━━ Exercise input
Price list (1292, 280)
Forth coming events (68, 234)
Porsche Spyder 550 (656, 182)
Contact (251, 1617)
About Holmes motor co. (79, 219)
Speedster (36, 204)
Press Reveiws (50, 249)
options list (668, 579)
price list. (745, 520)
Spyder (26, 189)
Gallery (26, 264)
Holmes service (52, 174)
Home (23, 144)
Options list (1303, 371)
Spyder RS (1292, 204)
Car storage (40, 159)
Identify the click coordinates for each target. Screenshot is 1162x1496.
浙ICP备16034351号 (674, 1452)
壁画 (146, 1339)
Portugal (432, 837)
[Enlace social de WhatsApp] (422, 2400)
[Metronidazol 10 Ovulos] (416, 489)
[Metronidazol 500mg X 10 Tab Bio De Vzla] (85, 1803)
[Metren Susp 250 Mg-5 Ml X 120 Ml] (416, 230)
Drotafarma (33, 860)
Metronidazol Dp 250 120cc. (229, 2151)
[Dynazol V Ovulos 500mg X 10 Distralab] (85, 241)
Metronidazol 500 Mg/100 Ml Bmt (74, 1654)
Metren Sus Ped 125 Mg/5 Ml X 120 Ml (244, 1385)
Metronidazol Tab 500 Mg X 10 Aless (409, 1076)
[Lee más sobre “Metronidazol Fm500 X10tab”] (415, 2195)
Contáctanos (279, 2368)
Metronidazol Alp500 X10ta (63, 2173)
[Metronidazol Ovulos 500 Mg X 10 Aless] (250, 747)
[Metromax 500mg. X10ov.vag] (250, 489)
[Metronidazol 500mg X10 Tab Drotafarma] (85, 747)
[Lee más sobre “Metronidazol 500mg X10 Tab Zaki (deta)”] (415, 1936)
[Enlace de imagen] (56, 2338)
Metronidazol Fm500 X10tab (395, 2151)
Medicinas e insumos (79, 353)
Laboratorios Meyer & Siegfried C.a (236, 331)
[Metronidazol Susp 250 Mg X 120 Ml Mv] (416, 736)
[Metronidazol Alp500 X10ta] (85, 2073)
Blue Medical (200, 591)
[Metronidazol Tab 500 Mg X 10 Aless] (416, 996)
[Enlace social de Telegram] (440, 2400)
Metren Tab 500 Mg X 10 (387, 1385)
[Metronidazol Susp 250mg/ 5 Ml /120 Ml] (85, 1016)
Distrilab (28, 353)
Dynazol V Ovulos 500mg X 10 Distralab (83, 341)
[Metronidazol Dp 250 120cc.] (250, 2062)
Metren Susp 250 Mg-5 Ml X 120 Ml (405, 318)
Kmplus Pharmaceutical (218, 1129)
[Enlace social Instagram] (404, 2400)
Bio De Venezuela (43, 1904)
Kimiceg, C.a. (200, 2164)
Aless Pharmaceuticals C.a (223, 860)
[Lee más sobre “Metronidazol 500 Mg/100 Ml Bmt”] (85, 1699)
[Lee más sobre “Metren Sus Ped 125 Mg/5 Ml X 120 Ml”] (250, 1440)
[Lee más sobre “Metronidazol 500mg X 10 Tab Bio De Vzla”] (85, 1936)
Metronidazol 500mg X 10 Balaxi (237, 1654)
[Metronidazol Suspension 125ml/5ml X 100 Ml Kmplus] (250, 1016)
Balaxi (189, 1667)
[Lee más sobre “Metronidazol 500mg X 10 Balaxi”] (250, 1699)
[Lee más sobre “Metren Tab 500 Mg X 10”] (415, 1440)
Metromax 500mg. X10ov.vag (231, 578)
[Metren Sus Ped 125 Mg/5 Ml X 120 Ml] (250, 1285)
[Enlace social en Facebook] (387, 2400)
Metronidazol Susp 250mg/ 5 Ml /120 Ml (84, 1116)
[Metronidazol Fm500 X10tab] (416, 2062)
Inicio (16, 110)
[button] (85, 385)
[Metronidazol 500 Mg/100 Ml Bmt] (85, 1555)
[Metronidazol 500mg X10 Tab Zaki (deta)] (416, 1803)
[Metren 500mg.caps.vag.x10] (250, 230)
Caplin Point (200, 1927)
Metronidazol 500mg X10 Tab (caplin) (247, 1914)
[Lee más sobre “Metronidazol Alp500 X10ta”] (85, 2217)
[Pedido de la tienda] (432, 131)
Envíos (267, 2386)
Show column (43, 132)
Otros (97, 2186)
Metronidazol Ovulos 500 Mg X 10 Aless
━━━━
Print all the data exactly.

Price list (1292, 280)
Forth coming events (68, 234)
Porsche Spyder 550 (656, 182)
Contact (251, 1617)
About Holmes motor co. (79, 219)
Speedster (36, 204)
Press Reveiws (50, 249)
options list (668, 579)
price list. (745, 520)
Spyder (26, 189)
Gallery (26, 264)
Holmes service (52, 174)
Home (23, 144)
Options list (1303, 371)
Spyder RS (1292, 204)
Car storage (40, 159)
Identify the click coordinates for each target. Screenshot is 1162x1496.
浙ICP备16034351号 (674, 1452)
壁画 (146, 1339)
Portugal (432, 837)
[Enlace social de WhatsApp] (422, 2400)
[Metronidazol 10 Ovulos] (416, 489)
[Metronidazol 500mg X 10 Tab Bio De Vzla] (85, 1803)
[Metren Susp 250 Mg-5 Ml X 120 Ml] (416, 230)
Drotafarma (33, 860)
Metronidazol Dp 250 120cc. (229, 2151)
[Dynazol V Ovulos 500mg X 10 Distralab] (85, 241)
Metronidazol 500 Mg/100 Ml Bmt (74, 1654)
Metren Sus Ped 125 Mg/5 Ml X 120 Ml (244, 1385)
Metronidazol Tab 500 Mg X 10 Aless (409, 1076)
[Lee más sobre “Metronidazol Fm500 X10tab”] (415, 2195)
Contáctanos (279, 2368)
Metronidazol Alp500 X10ta (63, 2173)
[Metronidazol Ovulos 500 Mg X 10 Aless] (250, 747)
[Metromax 500mg. X10ov.vag] (250, 489)
[Metronidazol 500mg X10 Tab Drotafarma] (85, 747)
[Lee más sobre “Metronidazol 500mg X10 Tab Zaki (deta)”] (415, 1936)
[Enlace de imagen] (56, 2338)
Metronidazol Fm500 X10tab (395, 2151)
Medicinas e insumos (79, 353)
Laboratorios Meyer & Siegfried C.a (236, 331)
[Metronidazol Susp 250 Mg X 120 Ml Mv] (416, 736)
[Metronidazol Alp500 X10ta] (85, 2073)
Blue Medical (200, 591)
[Metronidazol Tab 500 Mg X 10 Aless] (416, 996)
[Enlace social de Telegram] (440, 2400)
Metren Tab 500 Mg X 10 (387, 1385)
[Metronidazol Susp 250mg/ 5 Ml /120 Ml] (85, 1016)
Distrilab (28, 353)
Dynazol V Ovulos 500mg X 10 Distralab (83, 341)
[Metronidazol Dp 250 120cc.] (250, 2062)
Metren Susp 250 Mg-5 Ml X 120 Ml (405, 318)
Kmplus Pharmaceutical (218, 1129)
[Enlace social Instagram] (404, 2400)
Bio De Venezuela (43, 1904)
Kimiceg, C.a. (200, 2164)
Aless Pharmaceuticals C.a (223, 860)
[Lee más sobre “Metronidazol 500 Mg/100 Ml Bmt”] (85, 1699)
[Lee más sobre “Metren Sus Ped 125 Mg/5 Ml X 120 Ml”] (250, 1440)
[Lee más sobre “Metronidazol 500mg X 10 Tab Bio De Vzla”] (85, 1936)
Metronidazol 500mg X 10 Balaxi (237, 1654)
[Metronidazol Suspension 125ml/5ml X 100 Ml Kmplus] (250, 1016)
Balaxi (189, 1667)
[Lee más sobre “Metronidazol 500mg X 10 Balaxi”] (250, 1699)
[Lee más sobre “Metren Tab 500 Mg X 10”] (415, 1440)
Metromax 500mg. X10ov.vag (231, 578)
[Metren Sus Ped 125 Mg/5 Ml X 120 Ml] (250, 1285)
[Enlace social en Facebook] (387, 2400)
Metronidazol Susp 250mg/ 5 Ml /120 Ml (84, 1116)
[Metronidazol Fm500 X10tab] (416, 2062)
Inicio (16, 110)
[button] (85, 385)
[Metronidazol 500 Mg/100 Ml Bmt] (85, 1555)
[Metronidazol 500mg X10 Tab Zaki (deta)] (416, 1803)
[Metren 500mg.caps.vag.x10] (250, 230)
Caplin Point (200, 1927)
Metronidazol 500mg X10 Tab (caplin) (247, 1914)
[Lee más sobre “Metronidazol Alp500 X10ta”] (85, 2217)
[Pedido de la tienda] (432, 131)
Envíos (267, 2386)
Show column (43, 132)
Otros (97, 2186)
Metronidazol Ovulos 500 Mg X 10 Aless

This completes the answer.